| TASK BRIEF |
Whenever a line in the data below includes the string "experience", copy it out.

| GIVEN ENTRIES |
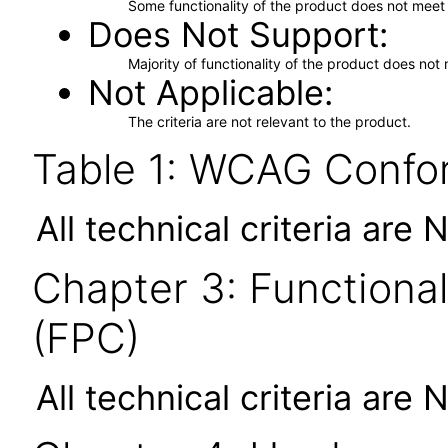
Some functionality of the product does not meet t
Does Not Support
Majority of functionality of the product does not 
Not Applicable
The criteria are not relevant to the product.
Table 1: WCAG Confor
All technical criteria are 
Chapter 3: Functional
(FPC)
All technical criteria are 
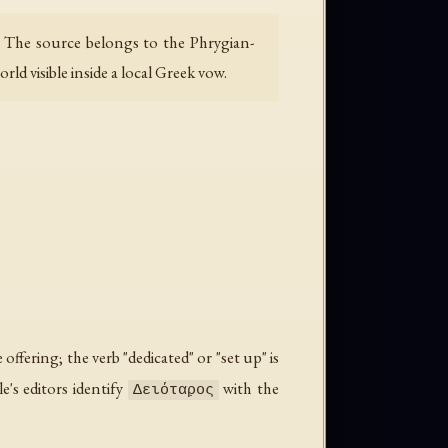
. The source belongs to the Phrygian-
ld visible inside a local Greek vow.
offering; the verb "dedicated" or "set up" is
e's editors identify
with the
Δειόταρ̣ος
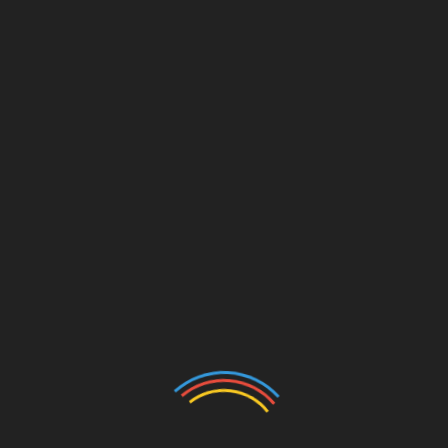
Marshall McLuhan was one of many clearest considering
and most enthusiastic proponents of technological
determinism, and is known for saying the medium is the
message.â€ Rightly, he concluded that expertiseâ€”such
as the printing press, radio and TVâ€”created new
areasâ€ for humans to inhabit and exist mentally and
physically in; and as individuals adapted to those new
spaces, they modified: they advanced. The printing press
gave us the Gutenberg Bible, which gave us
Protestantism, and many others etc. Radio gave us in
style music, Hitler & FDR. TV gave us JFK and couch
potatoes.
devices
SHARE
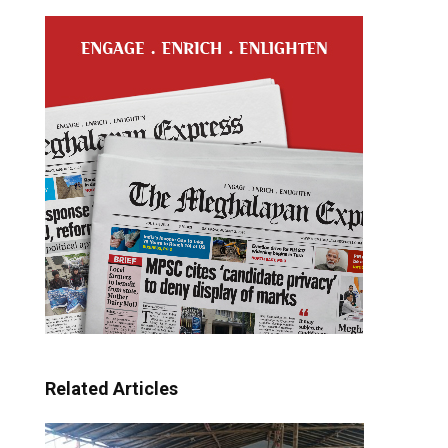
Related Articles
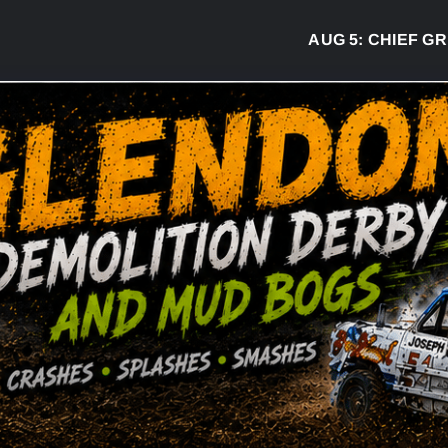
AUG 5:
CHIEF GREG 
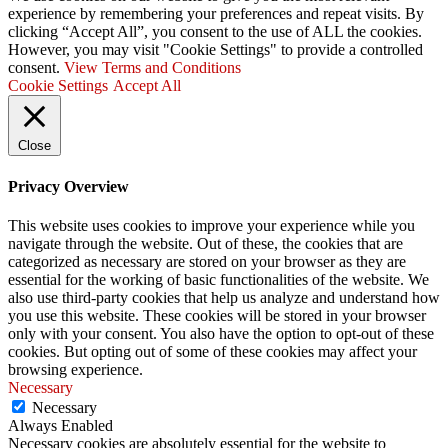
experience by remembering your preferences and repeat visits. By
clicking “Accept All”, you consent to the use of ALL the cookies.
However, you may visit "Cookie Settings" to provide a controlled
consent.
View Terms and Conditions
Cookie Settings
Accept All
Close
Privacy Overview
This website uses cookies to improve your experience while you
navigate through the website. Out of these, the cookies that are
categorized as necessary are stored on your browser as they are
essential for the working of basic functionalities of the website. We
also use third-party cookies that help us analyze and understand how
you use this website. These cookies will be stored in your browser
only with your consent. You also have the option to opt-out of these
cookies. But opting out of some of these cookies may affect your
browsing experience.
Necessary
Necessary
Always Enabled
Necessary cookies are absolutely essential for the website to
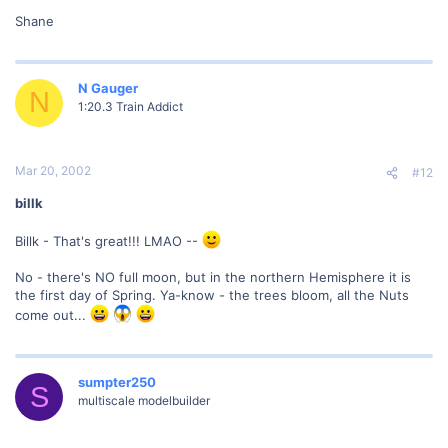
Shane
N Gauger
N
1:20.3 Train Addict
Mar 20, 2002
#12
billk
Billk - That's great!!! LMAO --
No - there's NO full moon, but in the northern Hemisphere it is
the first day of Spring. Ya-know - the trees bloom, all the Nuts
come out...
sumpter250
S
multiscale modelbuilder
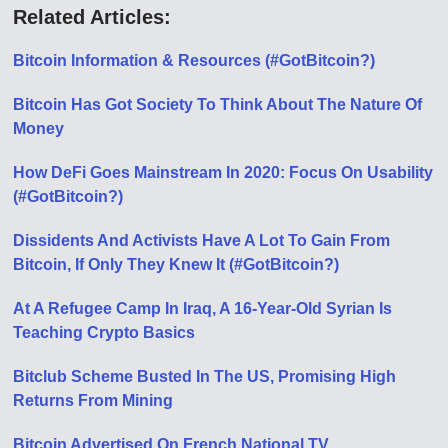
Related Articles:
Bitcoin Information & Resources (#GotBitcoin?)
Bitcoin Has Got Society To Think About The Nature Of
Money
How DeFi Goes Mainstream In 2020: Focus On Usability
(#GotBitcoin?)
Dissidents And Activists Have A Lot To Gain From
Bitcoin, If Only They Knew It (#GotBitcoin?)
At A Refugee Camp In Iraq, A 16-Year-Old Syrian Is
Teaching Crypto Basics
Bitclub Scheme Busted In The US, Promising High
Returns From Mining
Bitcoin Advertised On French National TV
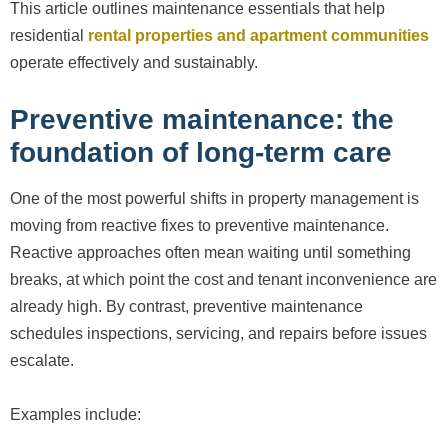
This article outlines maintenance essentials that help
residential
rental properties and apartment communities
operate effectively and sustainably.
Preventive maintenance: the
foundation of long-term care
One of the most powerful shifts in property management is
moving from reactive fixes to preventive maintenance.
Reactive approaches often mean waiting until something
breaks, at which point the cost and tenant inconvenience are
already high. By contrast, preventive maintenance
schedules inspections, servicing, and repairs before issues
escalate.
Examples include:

...

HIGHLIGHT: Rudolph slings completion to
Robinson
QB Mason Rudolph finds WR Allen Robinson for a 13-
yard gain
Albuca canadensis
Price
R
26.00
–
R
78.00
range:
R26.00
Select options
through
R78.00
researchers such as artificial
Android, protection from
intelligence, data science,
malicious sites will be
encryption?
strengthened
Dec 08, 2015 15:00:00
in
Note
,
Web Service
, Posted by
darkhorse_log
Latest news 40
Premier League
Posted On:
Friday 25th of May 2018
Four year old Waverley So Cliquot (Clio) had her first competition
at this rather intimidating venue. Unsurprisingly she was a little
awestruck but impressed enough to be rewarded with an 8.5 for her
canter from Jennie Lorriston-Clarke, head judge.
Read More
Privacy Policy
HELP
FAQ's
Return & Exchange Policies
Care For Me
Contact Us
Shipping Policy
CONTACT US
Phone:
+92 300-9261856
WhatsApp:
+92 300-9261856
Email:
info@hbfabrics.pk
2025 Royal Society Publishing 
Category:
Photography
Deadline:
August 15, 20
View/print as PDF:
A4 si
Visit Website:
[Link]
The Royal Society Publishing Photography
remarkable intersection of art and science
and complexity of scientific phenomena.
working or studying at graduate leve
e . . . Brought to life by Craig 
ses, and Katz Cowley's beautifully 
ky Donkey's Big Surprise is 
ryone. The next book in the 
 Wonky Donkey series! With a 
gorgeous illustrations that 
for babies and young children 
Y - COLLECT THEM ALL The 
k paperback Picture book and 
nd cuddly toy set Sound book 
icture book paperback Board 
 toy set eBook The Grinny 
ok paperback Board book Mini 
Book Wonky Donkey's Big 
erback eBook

...

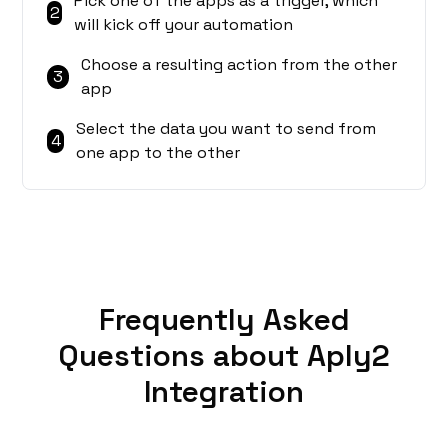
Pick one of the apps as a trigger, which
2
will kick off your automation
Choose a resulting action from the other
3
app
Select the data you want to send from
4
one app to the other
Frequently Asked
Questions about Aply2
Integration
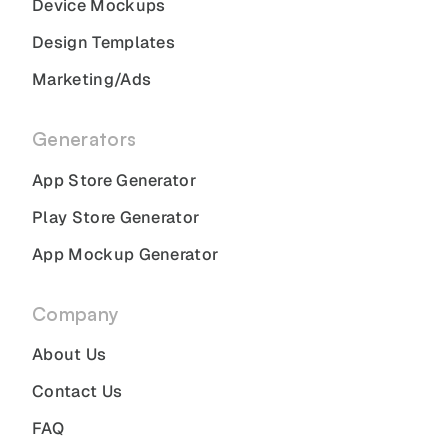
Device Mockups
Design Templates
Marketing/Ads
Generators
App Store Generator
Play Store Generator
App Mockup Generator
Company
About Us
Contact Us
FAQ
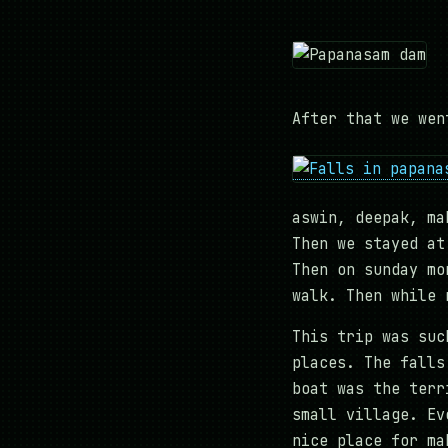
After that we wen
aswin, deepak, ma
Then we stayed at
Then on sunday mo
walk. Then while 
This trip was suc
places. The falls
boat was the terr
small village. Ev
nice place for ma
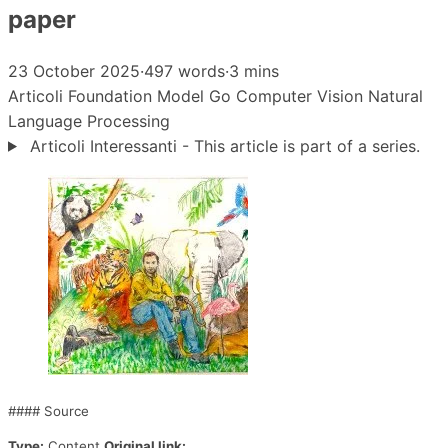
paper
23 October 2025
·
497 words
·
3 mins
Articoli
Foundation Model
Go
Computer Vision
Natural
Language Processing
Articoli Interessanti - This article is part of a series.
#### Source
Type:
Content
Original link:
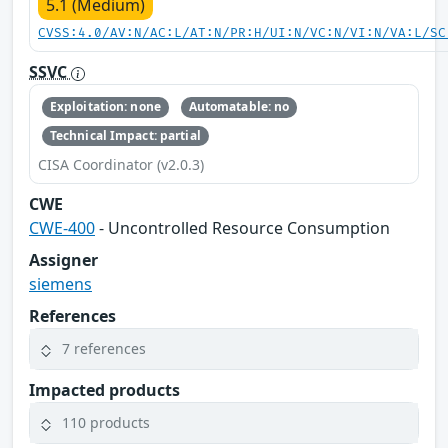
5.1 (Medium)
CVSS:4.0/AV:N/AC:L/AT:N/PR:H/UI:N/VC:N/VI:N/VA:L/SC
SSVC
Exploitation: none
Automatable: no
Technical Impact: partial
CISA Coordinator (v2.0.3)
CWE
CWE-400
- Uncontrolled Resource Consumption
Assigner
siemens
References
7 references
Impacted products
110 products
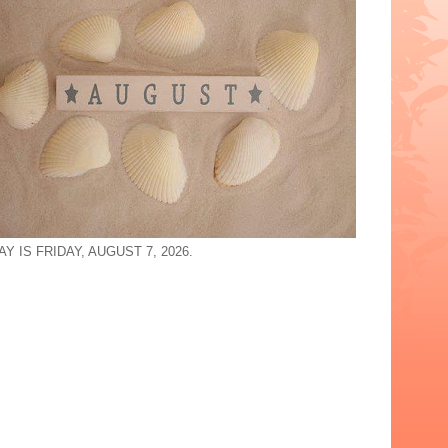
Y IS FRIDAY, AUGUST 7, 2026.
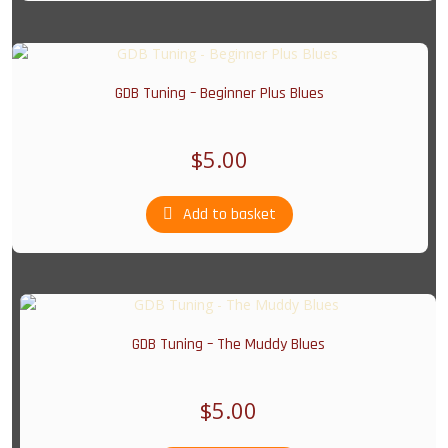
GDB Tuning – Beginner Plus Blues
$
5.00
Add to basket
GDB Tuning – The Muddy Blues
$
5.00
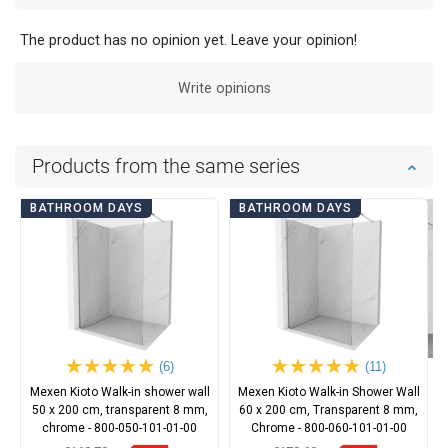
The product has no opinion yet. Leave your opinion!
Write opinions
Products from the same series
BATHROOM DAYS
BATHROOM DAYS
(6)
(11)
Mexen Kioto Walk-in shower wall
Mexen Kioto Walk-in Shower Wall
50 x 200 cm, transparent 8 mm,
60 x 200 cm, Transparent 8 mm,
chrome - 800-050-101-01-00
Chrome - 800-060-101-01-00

| REPLY |
experience by remembering your preferences and repeat visits. By
This website uses cookies to improve your experience while you
browsing experience.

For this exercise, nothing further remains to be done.